* **Exercise**
Find and copy each line of the listing below that has the word "lors" in it.

* **Data shown**
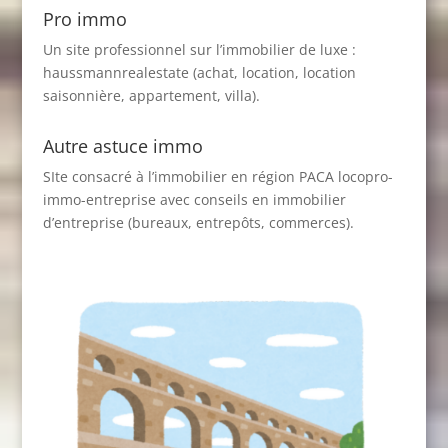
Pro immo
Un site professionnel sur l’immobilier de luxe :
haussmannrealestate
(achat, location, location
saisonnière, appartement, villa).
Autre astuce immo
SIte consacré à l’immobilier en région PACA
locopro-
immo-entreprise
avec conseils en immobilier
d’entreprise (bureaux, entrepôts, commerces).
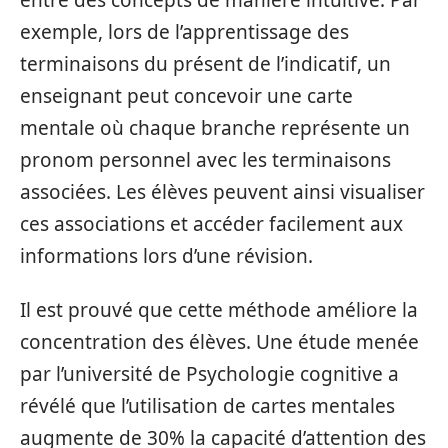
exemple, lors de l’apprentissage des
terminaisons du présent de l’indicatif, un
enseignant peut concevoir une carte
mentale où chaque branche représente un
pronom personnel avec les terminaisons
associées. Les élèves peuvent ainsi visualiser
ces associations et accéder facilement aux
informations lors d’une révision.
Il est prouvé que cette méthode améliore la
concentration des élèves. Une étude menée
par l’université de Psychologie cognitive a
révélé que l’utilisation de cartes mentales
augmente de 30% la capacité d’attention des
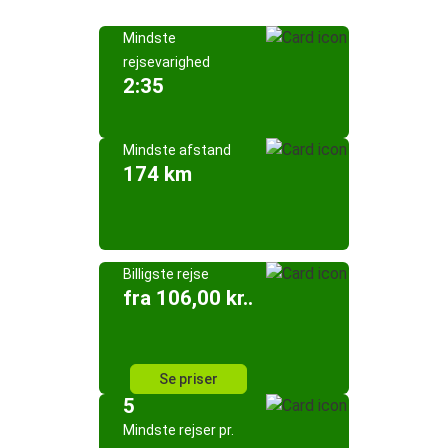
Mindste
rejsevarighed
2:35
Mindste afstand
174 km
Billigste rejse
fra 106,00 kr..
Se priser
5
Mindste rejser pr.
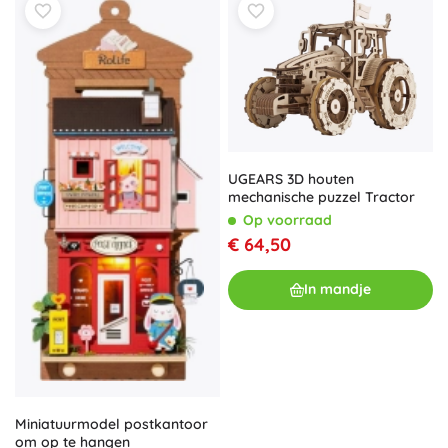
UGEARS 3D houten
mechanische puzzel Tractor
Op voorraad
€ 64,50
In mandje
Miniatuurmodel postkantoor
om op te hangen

==

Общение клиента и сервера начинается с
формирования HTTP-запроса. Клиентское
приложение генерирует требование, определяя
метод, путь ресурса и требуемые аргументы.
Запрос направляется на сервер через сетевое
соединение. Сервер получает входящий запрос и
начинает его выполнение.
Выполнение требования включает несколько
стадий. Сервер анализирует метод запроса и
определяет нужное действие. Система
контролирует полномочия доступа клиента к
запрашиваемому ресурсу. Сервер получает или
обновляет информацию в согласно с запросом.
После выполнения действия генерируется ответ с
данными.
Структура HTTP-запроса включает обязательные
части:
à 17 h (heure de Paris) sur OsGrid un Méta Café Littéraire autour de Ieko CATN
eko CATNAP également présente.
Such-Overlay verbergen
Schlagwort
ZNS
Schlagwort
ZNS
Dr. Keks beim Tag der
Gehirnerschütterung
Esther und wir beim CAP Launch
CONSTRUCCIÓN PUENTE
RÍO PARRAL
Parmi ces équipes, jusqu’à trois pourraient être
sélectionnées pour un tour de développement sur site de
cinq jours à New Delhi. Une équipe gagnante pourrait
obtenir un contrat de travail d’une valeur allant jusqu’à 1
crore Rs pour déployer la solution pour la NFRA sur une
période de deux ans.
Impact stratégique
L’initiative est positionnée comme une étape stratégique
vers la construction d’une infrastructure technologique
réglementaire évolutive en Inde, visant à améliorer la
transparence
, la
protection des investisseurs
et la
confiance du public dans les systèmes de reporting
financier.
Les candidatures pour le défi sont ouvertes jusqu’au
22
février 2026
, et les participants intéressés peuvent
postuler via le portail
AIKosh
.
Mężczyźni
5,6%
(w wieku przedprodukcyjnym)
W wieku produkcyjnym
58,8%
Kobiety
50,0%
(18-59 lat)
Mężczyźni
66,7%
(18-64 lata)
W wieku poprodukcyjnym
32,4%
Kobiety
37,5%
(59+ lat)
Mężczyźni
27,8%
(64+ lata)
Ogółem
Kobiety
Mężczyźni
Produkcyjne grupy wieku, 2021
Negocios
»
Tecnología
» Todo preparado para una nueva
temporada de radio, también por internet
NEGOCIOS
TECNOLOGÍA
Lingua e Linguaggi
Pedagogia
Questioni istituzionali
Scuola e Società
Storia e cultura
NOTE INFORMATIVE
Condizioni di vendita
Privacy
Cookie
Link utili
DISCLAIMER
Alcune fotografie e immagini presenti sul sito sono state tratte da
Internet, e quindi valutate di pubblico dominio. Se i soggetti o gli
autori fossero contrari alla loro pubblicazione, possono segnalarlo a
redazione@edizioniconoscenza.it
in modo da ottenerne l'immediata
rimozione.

* **Output**
exemple, lors de l’apprentissage des
informations lors d’une révision.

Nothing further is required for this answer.